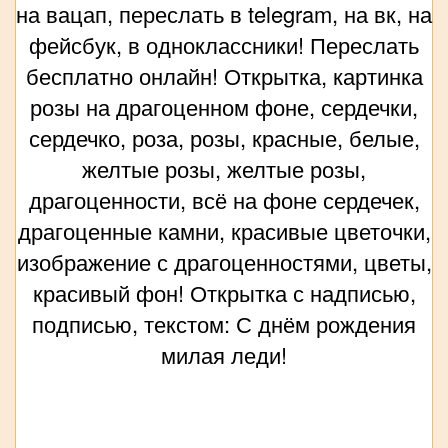
на вацап, переслать в telegram, на вк, на
фейсбук, в одноклассники! Переслать
бесплатно онлайн! Открытка, картинка
розы на драгоценном фоне, сердечки,
сердечко, роза, розы, красные, белые,
желтые розы, желтые розы,
драгоценности, всё на фоне сердечек,
драгоценные камни, красивые цветочки,
изображение с драгоценностями, цветы,
красивый фон! Открытка с надписью,
подписью, текстом: С днём рождения
милая леди!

Your objective: What you return must match the records letter for letter, except that the pictures stay out.

Answer to this exercise:
на вацап, переслать в telegram, на вк, на
фейсбук, в одноклассники! Переслать
бесплатно онлайн! Открытка, картинка
розы на драгоценном фоне, сердечки,
сердечко, роза, розы, красные, белые,
желтые розы, желтые розы,
драгоценности, всё на фоне сердечек,
драгоценные камни, красивые цветочки,
изображение с драгоценностями, цветы,
красивый фон! Открытка с надписью,
подписью, текстом: С днём рождения
милая леди!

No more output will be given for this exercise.